Bahri mengaku sangat kecewa dan keberatan dengan keputusan Kejaksaan Negeri (Kejari) Sampang dalam menangani kasus korupsi yang menyeret bendahara desa Gunung Rancak tersebut. Dia menilai penetapan kliennya sebagai tersangka ada unsur politik.

Berdasarkan undangan pemeriksaan, kata Bahri, kliennya berstatus sebagai saksi, akan tetapi tiba-tiba statusnya naik menjadi tersangka. Padahal kepala desa (kades) Gunung Rancak yang juga dipanggil sebagai saksi belum bisa hadir ke pemeriksaan karena sedang menjalani perawatan.

“Kami menilai kasus ini ada unsur politik, bahkan penanganan dan penetapan tersangkanya juga terkesan dipaksakan. Karena kedua klien kami ini sudah mengembalikan kerugian negara hingga ratusan juta,” ujar Bahri.

Dia juga menjelaskan, kedua kliennya itu telah mengembalikan uang kerugian negara sebesar Rp260 juta, sebagaimana yang menjadi temuan dari penyidik Kejari Sampang. Menurut Bahri, uang pengembalian itu hasil dari pinjaman, bukan hasil dari dugaan korupsi yang ditudingkan tersebut.

“Mereka terpaksa cari utangan untuk mengembalikan uang ini, karena klien kami ini khawatir bersalah,” ungkapnya.

Lebih lanjut Bahri menerangkan, kasus BLT DD ini sudah terjadi pada 2020 lalu, akan tetapi baru sekarang penyidik berani menetapkan tersangka di penghujung 2023. Selain itu, proses pencairan DD dan ADD atas perintah Dinas Pemberdayaan Masyarakat dan Desa (DPMD) Sampang, melalui bank penyalur, yakni BRI. Kemudian pemerintah desa (pemdes) hanya memfasilitasi tempat lokasi pencairan.

Sebab itu, Bahri berjanji, dalam proses persidangan nanti akan memberikan perlawanan.
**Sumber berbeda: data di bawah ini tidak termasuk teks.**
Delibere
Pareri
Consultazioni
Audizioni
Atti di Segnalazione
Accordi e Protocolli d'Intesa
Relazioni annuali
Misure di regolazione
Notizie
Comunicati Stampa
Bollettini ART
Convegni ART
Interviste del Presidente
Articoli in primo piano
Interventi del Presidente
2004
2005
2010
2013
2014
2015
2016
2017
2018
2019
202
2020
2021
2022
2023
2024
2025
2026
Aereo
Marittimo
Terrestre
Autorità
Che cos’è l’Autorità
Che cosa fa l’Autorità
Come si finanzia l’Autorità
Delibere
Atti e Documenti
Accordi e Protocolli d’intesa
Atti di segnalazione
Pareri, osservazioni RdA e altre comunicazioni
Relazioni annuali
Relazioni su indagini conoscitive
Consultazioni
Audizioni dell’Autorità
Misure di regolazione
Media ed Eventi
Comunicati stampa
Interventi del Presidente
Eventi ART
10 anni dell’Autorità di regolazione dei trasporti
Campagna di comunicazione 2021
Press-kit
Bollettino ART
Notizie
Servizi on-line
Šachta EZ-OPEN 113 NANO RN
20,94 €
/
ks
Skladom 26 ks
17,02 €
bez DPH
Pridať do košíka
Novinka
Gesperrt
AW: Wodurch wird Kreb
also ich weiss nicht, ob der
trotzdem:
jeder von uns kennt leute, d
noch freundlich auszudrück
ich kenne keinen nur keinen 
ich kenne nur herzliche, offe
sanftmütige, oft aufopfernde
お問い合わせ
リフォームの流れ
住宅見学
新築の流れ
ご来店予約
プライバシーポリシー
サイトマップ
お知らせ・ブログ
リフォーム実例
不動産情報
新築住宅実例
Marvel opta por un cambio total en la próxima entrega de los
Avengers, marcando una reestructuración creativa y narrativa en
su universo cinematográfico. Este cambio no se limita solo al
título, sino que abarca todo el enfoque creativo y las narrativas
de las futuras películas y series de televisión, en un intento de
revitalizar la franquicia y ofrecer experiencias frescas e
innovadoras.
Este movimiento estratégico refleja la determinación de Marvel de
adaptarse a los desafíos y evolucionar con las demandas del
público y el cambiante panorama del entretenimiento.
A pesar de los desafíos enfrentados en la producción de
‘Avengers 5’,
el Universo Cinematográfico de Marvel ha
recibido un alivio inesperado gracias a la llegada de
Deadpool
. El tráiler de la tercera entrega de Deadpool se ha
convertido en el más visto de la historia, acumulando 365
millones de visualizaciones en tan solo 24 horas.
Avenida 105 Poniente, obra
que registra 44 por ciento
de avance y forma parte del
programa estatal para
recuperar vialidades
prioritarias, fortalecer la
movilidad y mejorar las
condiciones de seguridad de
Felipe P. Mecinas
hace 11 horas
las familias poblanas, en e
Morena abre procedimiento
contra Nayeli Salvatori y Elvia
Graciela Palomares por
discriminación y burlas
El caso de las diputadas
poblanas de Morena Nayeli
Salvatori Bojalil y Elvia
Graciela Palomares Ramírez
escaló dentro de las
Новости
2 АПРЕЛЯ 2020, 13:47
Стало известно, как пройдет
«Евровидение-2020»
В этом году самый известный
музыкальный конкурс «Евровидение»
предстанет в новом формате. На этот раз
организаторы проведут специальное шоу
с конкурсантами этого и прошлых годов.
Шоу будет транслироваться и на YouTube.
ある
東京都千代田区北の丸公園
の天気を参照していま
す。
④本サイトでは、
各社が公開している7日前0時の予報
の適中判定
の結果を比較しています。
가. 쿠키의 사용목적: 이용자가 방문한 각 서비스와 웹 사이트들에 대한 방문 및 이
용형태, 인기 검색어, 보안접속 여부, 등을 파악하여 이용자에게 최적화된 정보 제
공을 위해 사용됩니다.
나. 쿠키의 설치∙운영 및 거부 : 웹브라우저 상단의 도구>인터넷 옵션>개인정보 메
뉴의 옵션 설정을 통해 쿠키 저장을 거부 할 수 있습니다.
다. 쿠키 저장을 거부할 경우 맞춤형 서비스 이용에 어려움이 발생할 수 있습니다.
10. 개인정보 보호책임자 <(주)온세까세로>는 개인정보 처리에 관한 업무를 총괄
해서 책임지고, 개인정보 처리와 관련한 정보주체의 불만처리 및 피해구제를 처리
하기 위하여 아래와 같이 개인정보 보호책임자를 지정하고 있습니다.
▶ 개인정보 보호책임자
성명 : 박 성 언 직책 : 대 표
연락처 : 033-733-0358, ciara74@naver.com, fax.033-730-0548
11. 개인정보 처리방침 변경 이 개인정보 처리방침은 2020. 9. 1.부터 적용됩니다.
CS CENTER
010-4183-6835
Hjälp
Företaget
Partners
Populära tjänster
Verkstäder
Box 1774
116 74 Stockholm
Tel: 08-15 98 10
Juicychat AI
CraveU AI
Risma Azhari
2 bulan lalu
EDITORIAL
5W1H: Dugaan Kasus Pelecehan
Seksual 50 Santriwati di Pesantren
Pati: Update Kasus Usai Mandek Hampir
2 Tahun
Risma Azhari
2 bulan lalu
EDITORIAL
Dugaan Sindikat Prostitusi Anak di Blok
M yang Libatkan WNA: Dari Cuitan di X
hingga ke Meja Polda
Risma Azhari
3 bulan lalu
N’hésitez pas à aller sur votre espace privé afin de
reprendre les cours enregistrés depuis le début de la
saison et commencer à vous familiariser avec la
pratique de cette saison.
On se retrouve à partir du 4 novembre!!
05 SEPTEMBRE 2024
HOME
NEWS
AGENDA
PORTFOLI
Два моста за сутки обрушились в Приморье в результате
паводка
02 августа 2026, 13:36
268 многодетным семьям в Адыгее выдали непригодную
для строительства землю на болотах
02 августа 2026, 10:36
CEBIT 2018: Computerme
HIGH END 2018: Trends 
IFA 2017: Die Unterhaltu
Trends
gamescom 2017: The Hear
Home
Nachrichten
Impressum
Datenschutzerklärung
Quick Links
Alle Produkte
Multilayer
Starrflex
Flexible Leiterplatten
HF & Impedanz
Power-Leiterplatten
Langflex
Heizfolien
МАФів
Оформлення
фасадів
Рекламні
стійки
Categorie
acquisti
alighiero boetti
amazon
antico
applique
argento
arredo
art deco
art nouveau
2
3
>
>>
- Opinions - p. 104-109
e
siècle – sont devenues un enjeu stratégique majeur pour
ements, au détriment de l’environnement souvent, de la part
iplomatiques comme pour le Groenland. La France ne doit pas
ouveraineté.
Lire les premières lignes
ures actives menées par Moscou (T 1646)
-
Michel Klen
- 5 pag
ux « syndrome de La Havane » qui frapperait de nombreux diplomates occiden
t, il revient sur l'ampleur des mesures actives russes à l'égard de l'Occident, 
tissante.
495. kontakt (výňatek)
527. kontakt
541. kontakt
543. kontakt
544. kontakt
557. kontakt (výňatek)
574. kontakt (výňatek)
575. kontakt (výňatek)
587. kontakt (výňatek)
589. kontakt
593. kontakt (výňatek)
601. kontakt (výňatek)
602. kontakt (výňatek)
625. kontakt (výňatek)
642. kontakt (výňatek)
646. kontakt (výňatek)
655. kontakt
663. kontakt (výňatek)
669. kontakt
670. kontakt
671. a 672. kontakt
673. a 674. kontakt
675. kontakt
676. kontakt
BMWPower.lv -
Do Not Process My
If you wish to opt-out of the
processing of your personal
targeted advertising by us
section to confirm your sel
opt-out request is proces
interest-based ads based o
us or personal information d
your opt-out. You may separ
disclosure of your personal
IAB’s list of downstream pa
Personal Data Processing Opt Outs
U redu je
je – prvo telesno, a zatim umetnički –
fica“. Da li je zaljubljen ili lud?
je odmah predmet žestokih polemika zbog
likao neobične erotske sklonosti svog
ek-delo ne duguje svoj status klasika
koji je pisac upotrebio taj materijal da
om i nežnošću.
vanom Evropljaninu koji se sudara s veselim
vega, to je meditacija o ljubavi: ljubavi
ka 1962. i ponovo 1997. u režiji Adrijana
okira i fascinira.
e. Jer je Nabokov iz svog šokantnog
Dia meyakini kades dan bendahara desa Gunung Rancak tidak bersalah serta BRI sebagai bank penyalur BLT DD itu pasti memiliki data lengkap penerima.

“Jikalau memang tidak tersalurkan, maka BRI harus buka data dan disitu juga ada berita acara bahwa bantuan tersebut sudah tersalurkan 100 persen kepada para penerima manfaat,” jelasnya.

Sedangkan Kasi Intel Kejari Sampang Achmad Wahyudi membantah tudingan bahwa penetapan tersangka kasus dugaan korupsi BLT DD di Desa Gunung Rancak ini bermuatan politik. Wahyudi menegaskan, penetapan tersebut murni merupakan upaya penegakan hukum.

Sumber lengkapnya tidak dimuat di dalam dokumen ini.